> TASK STATEMENT
From the listing below, count the lines that contain the string "Internetzone", then state only that number.

BEGIN SUPPLIED DATA

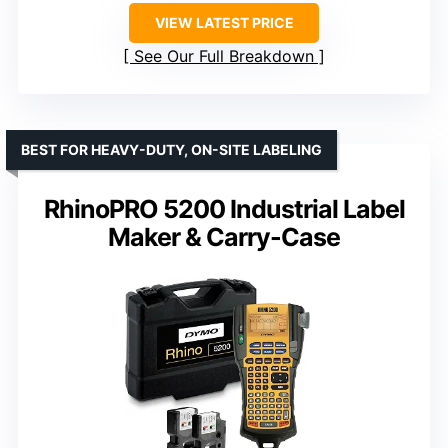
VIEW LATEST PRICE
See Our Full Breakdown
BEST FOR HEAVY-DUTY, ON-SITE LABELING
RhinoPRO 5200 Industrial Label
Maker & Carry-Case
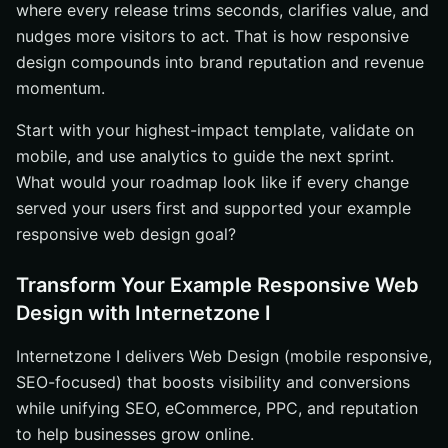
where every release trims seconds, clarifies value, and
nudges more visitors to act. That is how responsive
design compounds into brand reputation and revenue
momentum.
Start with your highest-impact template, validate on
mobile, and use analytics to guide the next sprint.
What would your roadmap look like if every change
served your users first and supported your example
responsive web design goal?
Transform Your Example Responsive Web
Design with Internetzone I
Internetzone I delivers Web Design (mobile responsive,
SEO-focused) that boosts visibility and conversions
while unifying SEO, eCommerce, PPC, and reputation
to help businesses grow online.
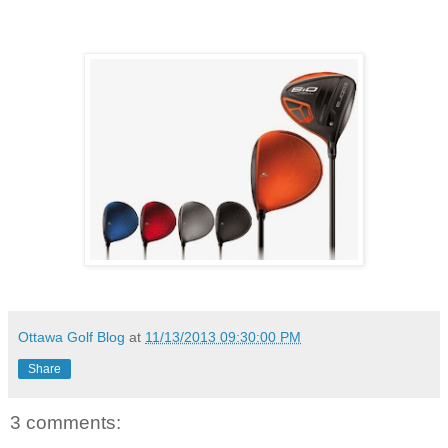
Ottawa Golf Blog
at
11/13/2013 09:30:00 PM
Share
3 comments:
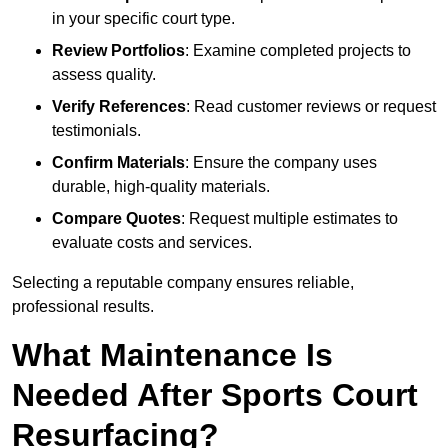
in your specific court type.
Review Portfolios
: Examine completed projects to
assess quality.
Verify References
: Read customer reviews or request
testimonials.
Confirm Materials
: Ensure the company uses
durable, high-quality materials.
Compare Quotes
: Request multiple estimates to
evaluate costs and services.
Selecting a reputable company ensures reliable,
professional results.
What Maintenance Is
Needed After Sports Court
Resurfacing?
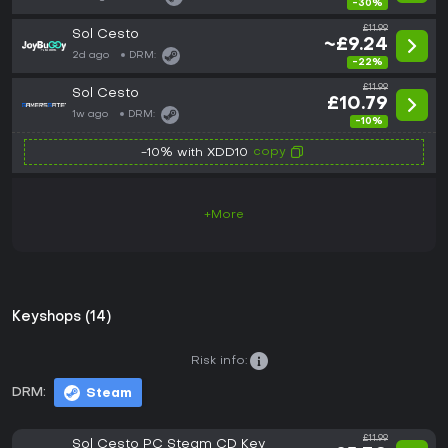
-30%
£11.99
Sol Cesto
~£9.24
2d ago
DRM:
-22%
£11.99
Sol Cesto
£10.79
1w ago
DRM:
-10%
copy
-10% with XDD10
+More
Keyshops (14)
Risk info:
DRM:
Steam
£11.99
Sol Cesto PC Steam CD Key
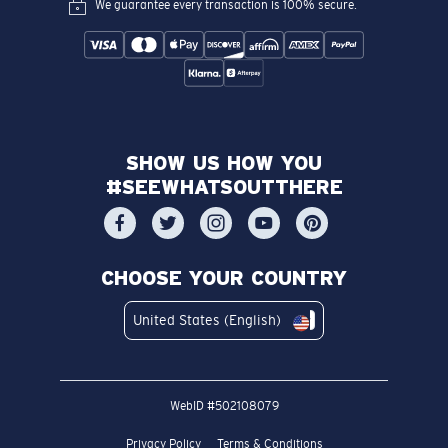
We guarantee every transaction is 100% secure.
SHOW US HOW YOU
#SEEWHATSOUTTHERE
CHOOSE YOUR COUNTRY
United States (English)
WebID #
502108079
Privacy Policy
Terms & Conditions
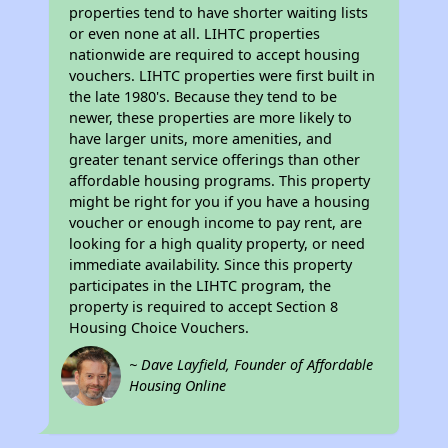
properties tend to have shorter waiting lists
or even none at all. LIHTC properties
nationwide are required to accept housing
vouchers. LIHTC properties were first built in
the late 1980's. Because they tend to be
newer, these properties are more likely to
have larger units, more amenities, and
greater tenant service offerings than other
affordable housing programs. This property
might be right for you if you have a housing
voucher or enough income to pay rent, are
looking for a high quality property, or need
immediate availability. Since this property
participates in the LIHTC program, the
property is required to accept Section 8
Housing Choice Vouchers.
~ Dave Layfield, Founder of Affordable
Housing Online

END SUPPLIED DATA

> ANSWER SPACE
2